Shayla cocked an eyebrow. “Surely you need that for when someone kills a dragon? One-half of the kingdom, I mean.”
“Well, I mean, you can have one half, and any future dragonslayers can have the other bit.”
“But then you won’t have any kingdom to rule over, you daft oaf.”
“Oh.” The king sagged. “Yeah, right, that is a bit of a pickle. Tell you what; you can have half now, and when someone comes along in shining armour and a lizard’s head on a stick, you can have it Mondays, Wednesdays and Fridays, and he can — no no no!”
Shayla ceased performing her teleportation spell. “Get me something good or I’m out.”
The king’s mind began to race. What on earth do you give a witch for a present? Surely a fancy wand with a star on the end wasn’t going to cut it, no matter how much glitter you put on it. What is it that a witch truly wanted?
“Tell you what. This is what I’ll do for you; I can’t pay you now, but when I have passed away and my heir takes to the throne, I will give permission that you can do one of those witchy things.”
Shayla frowned again. “What’s a ‘witchy thing’?”
“You know. New king off hunting, stumbled upon a fair maiden, falls in love with her and makes her his wife, ruling together as king and queen. And then you come in all jealous and rubbing your hands and the like, cast a spell on the queen, the king, the kingdom, whatever. Do all sorts of nasty stuff. Turn their kids into frogs, that sort of thing. Then there’s the quest to make everything right, and you’ll get up to no good, and it’ll all be a grand tale, really.”

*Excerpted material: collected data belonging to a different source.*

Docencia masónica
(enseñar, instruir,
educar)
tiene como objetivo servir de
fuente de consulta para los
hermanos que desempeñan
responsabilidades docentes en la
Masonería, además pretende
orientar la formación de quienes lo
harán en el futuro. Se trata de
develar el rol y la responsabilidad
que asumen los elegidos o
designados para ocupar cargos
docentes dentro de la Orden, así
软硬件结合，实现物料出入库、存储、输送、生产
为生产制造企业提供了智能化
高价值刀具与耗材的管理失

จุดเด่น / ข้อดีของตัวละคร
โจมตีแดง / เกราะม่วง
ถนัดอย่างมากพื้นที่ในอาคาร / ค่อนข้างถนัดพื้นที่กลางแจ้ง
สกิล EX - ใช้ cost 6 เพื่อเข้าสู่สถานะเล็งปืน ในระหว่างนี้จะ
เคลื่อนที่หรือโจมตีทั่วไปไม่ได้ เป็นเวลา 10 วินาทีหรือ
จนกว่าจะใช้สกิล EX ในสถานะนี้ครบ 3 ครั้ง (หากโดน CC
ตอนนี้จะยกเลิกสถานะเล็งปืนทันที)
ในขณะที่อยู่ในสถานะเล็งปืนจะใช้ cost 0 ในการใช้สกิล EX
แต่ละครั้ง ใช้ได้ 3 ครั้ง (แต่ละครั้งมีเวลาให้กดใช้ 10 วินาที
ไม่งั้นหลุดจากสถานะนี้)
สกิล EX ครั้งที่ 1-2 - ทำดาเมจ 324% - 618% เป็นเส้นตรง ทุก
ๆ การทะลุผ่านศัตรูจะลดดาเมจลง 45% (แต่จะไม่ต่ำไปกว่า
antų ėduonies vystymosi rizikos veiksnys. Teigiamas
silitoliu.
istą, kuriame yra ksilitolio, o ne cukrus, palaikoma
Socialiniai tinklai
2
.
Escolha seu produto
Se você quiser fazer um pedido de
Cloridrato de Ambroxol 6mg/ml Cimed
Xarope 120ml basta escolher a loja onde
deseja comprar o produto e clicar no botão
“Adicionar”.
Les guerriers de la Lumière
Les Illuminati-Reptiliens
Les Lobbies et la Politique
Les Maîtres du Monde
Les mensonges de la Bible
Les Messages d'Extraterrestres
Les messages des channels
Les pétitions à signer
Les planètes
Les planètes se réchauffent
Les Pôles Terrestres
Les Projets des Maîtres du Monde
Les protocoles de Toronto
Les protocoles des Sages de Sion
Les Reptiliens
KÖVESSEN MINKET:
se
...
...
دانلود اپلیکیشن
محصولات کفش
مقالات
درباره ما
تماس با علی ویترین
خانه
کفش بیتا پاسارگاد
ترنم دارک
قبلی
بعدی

“You’re allowing me to sow chaos into your future heir’s life?”
The king shrugged. “I’m sure he’ll see the funny side of it.”
“Will I get to kill anyone?”
“I mean, if you want. I hear all that stuff is all the rage these days. You know how many movies got made out of all that Grimm nonsense? It’s unbelievable, let me tell you.”
The witch nodded. “Very well, I accept. You will find your wife cured in the morning.”
“That’s it? She’ll be cured? No more rhyming prose?”
“Oh, bugger off.”
And then the witch vanished.
The next morning, the king awoke to find his wife healthy and able once more. And so, the pair of them lived happily ever after.
The king’s son got a broadsword for his birthday. He still doesn’t quite know why.